(Photo: Pavel Danilyuk/Ilustrativa/Pexels)

It’s been 4 years since COVID-19 pandemic and things look different these days. At this point, most of us have had COVID-19 at least once. But the virus is still present in our community, and the risk of multiple rounds of illness is real. I wanted to share some updated information to help you navigate COVID in 2024.  

The most common symptoms of COVID-19 have not changed much since the start of the pandemic, even with different variants. These include sore throat, congestion, fatigue, body aches, cough, and headache. All or any of these symptoms alone can be COVID. Some people might also experience stomach issues, like nausea or vomiting, and diarrhea, but these issues continue to be less common today. Loss of taste or smell, which was reported at a higher rate in the beginning of the pandemic, appears to be less common these days as well.  

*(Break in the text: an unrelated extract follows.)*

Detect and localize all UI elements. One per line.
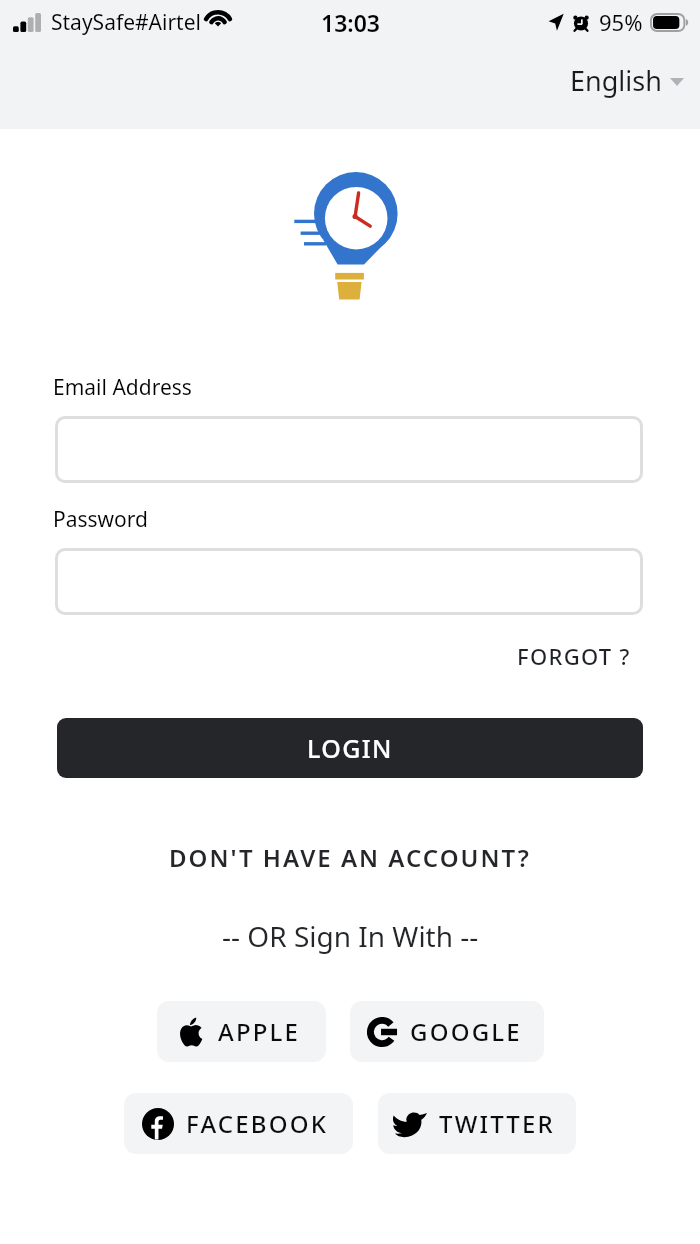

According to national data, what we are seeing now is that generally, people are having milder symptoms. This is likely because a lot of people have some pre-existing immunity because of vaccines, or because they already had COVUD, or both. However, although COVID may be milder for most of us, it can be very dangerous and even fatal for some people. As of mid-February, more than 20,000 people were hospitalized due to serious complications from COVID and about 10,000 COVID-related deaths have been reported. People who are getting very sick from COVID usually have underlying health problems, like diabetes, breathing or lung problems and heart disease. Older people over the age of 65 are also at higher risk for severe illness. 

Since mild COVID can look like a cold or the flu, it’s important to test yourself so you know your status. This is especially important if you are around anyone who could get really sick from COVID, so you can take precautions like isolating yourself.  

For treatment, the antiviral pill Paxlovid can be effective against severe COVID-19, even helping to reduce the risk of death. Paxlovid is not recommended for everyone, as it can interact with some medications. If you are at higher risk of severe illness and you have symptoms or test positive, you should contact your doctor to see if you are eligible and to get a prescription for Paxlovid. For most people, COVID can be managed at home with over-the counter treatments, rest, and hydration. If you are experiencing difficulty breathing, like you can’t catch your breath, you should seek professional medical care right away. If your symptoms don’t improve after a couple days or if you get better and then feel worse, you should call your doctor to find out if you have a secondary infection, like pneumonia. Finally, don’t forget to stay updated with your COVID vaccines.